Stifel maintains Buy rating on Carnival stock, sees $2.50 EPS potential

Published 30/09/2025, 13:04
Stifel maintains Buy rating on Carnival stock, sees $2.50 EPS potential

Investing.com - Stifel has reiterated its Buy rating and $38.00 price target on Carnival Corporation (NYSE:CCL) despite a recent selloff following the cruise operator’s earnings report. According to InvestingPro data, seven analysts have recently revised their earnings estimates upward, with the stock showing a notably low PEG ratio of 0.23.

The cruise line reported what Stifel described as a "solid beat" with positive forward-looking commentary extending as far as 2027, though shares declined after the announcement. The company, currently valued at $38.16 billion, has demonstrated strong financial performance with a "GREAT" overall health score on InvestingPro.

Stifel expressed confidence in Carnival’s booking strength for 2026, suggesting earnings per share could exceed $2.50 next year if current trends continue and the company benefits from favorable fuel costs, foreign exchange rates, and debt reduction.

The research firm noted that commentary around 2026 and early 2027 bookings "remains encouraging" with no visible signs of slowing demand or consumer spending in the cruise sector.

Stifel views Carnival shares as undervalued based on expected free cash flow generation and recommended using the recent selloff as "a tactical long-term buying opportunity."

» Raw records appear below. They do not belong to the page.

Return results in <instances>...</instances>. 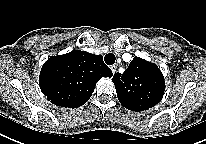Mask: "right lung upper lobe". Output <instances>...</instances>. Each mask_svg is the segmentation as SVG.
Here are the masks:
<instances>
[{"label": "right lung upper lobe", "mask_w": 206, "mask_h": 144, "mask_svg": "<svg viewBox=\"0 0 206 144\" xmlns=\"http://www.w3.org/2000/svg\"><path fill=\"white\" fill-rule=\"evenodd\" d=\"M112 75L101 55L73 50L44 63L39 85L53 104L76 108L89 100L100 78Z\"/></svg>", "instance_id": "1"}]
</instances>
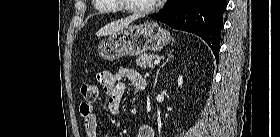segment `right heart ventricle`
Listing matches in <instances>:
<instances>
[{
  "instance_id": "obj_1",
  "label": "right heart ventricle",
  "mask_w": 280,
  "mask_h": 137,
  "mask_svg": "<svg viewBox=\"0 0 280 137\" xmlns=\"http://www.w3.org/2000/svg\"><path fill=\"white\" fill-rule=\"evenodd\" d=\"M109 0H95L96 11L102 14H116L118 13V8L108 5Z\"/></svg>"
}]
</instances>
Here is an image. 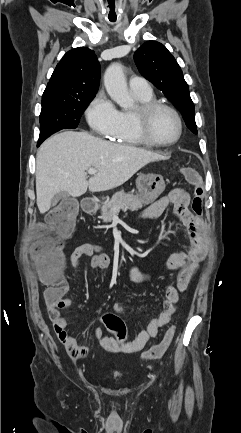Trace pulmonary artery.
<instances>
[{
    "label": "pulmonary artery",
    "instance_id": "1",
    "mask_svg": "<svg viewBox=\"0 0 241 433\" xmlns=\"http://www.w3.org/2000/svg\"><path fill=\"white\" fill-rule=\"evenodd\" d=\"M130 88L133 92L148 95L152 93V88L148 80L140 76H134L129 81Z\"/></svg>",
    "mask_w": 241,
    "mask_h": 433
}]
</instances>
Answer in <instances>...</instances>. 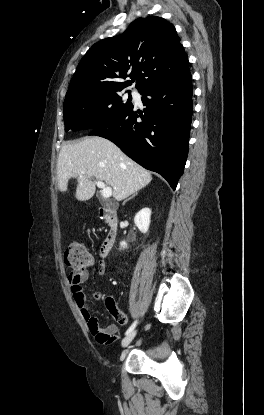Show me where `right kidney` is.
<instances>
[{
	"label": "right kidney",
	"instance_id": "1",
	"mask_svg": "<svg viewBox=\"0 0 264 415\" xmlns=\"http://www.w3.org/2000/svg\"><path fill=\"white\" fill-rule=\"evenodd\" d=\"M150 216H151V210L149 208H143L140 210L134 218V223L138 227V229L142 233H147L150 225ZM121 248H126L127 243L125 241H122L120 243Z\"/></svg>",
	"mask_w": 264,
	"mask_h": 415
}]
</instances>
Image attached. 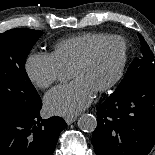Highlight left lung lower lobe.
<instances>
[{
	"label": "left lung lower lobe",
	"mask_w": 155,
	"mask_h": 155,
	"mask_svg": "<svg viewBox=\"0 0 155 155\" xmlns=\"http://www.w3.org/2000/svg\"><path fill=\"white\" fill-rule=\"evenodd\" d=\"M97 111V155H147L155 143V77L115 91Z\"/></svg>",
	"instance_id": "obj_1"
}]
</instances>
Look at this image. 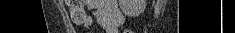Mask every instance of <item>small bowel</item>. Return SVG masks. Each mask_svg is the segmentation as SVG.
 I'll use <instances>...</instances> for the list:
<instances>
[{
    "label": "small bowel",
    "instance_id": "c3829d8e",
    "mask_svg": "<svg viewBox=\"0 0 235 33\" xmlns=\"http://www.w3.org/2000/svg\"><path fill=\"white\" fill-rule=\"evenodd\" d=\"M87 4L91 11L83 22L87 29L96 21L106 33H119L124 17L117 0H89Z\"/></svg>",
    "mask_w": 235,
    "mask_h": 33
}]
</instances>
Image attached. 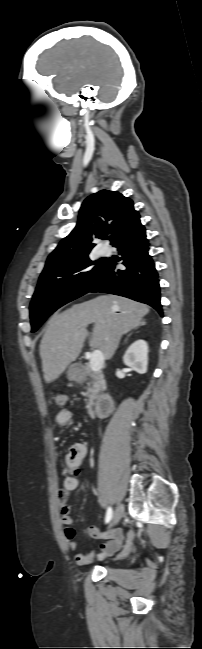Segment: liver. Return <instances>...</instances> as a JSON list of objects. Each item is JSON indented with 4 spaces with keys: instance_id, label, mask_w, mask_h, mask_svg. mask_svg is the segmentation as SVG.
I'll return each mask as SVG.
<instances>
[{
    "instance_id": "liver-1",
    "label": "liver",
    "mask_w": 202,
    "mask_h": 649,
    "mask_svg": "<svg viewBox=\"0 0 202 649\" xmlns=\"http://www.w3.org/2000/svg\"><path fill=\"white\" fill-rule=\"evenodd\" d=\"M148 312L145 304L125 297L102 295L54 315L40 343L45 381L56 380L77 359L89 324L94 323L89 345L100 350L104 359H110L121 336L136 327Z\"/></svg>"
}]
</instances>
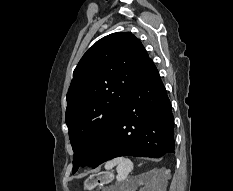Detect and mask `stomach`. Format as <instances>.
I'll return each instance as SVG.
<instances>
[{"mask_svg": "<svg viewBox=\"0 0 233 191\" xmlns=\"http://www.w3.org/2000/svg\"><path fill=\"white\" fill-rule=\"evenodd\" d=\"M114 175L110 171L100 172L89 176L84 182V188L88 191H92L96 186L103 185L111 182Z\"/></svg>", "mask_w": 233, "mask_h": 191, "instance_id": "obj_1", "label": "stomach"}]
</instances>
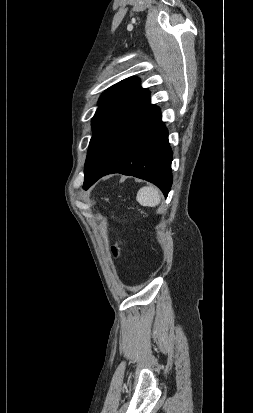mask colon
Returning a JSON list of instances; mask_svg holds the SVG:
<instances>
[{
    "label": "colon",
    "instance_id": "5ec220e1",
    "mask_svg": "<svg viewBox=\"0 0 253 413\" xmlns=\"http://www.w3.org/2000/svg\"><path fill=\"white\" fill-rule=\"evenodd\" d=\"M121 242H117L114 246H112V254L115 258H119L121 256V248H120ZM133 268H135V265H132Z\"/></svg>",
    "mask_w": 253,
    "mask_h": 413
}]
</instances>
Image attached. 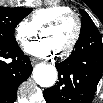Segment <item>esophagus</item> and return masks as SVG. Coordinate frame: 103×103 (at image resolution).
Wrapping results in <instances>:
<instances>
[{"mask_svg": "<svg viewBox=\"0 0 103 103\" xmlns=\"http://www.w3.org/2000/svg\"><path fill=\"white\" fill-rule=\"evenodd\" d=\"M30 60H31V64H32L33 66L36 65V64L39 62V60L36 59V58H31Z\"/></svg>", "mask_w": 103, "mask_h": 103, "instance_id": "obj_1", "label": "esophagus"}]
</instances>
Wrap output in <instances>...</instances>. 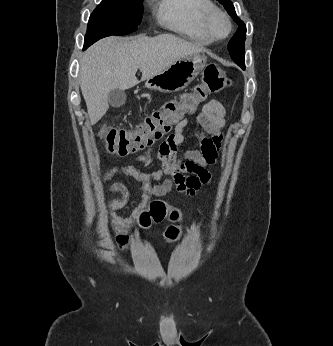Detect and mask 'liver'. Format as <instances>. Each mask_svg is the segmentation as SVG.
Returning <instances> with one entry per match:
<instances>
[{
	"label": "liver",
	"mask_w": 333,
	"mask_h": 346,
	"mask_svg": "<svg viewBox=\"0 0 333 346\" xmlns=\"http://www.w3.org/2000/svg\"><path fill=\"white\" fill-rule=\"evenodd\" d=\"M204 51L202 46L175 35L132 38L107 37L92 45L80 60V88L86 102L91 125L96 124L109 108L108 94L126 90L162 72L176 61Z\"/></svg>",
	"instance_id": "liver-1"
}]
</instances>
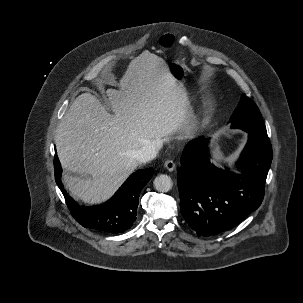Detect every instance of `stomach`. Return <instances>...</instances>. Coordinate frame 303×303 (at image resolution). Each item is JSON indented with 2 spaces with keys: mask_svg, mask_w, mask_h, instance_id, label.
Returning a JSON list of instances; mask_svg holds the SVG:
<instances>
[{
  "mask_svg": "<svg viewBox=\"0 0 303 303\" xmlns=\"http://www.w3.org/2000/svg\"><path fill=\"white\" fill-rule=\"evenodd\" d=\"M168 69L179 82H181L186 76L187 67L179 61L170 63L168 65ZM214 158L216 163L224 159V154L218 145H215L214 147Z\"/></svg>",
  "mask_w": 303,
  "mask_h": 303,
  "instance_id": "0dacf381",
  "label": "stomach"
}]
</instances>
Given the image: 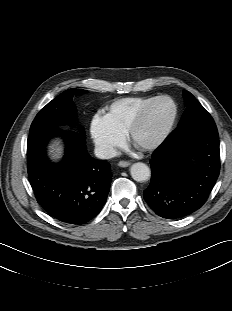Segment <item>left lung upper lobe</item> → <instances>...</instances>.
I'll return each mask as SVG.
<instances>
[{
	"instance_id": "5c2ea615",
	"label": "left lung upper lobe",
	"mask_w": 232,
	"mask_h": 311,
	"mask_svg": "<svg viewBox=\"0 0 232 311\" xmlns=\"http://www.w3.org/2000/svg\"><path fill=\"white\" fill-rule=\"evenodd\" d=\"M184 99L187 108L180 120V123L185 120L210 115L190 92L184 91Z\"/></svg>"
}]
</instances>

In other recent news, Carnival Corporation reported strong third-quarter earnings for 2025, surpassing Wall Street expectations. The cruise line achieved an earnings per share of $1.43, exceeding the forecasted $1.32, and reported revenue of $8.2 billion, slightly above the anticipated $8.09 billion. Despite these positive results, the company faced market concerns about cost pressures projected for 2026. Goldman Sachs maintained its Buy rating and $37 price target on Carnival, acknowledging the company’s traditionally conservative forecasting approach. Similarly, Mizuho reiterated its Outperform rating and the same price target, noting market concerns about pricing and hedge fund positioning. Both firms recognized the strong earnings performance but highlighted potential challenges ahead. These developments reflect the mixed sentiment among investors and analysts regarding Carnival’s future financial outlook.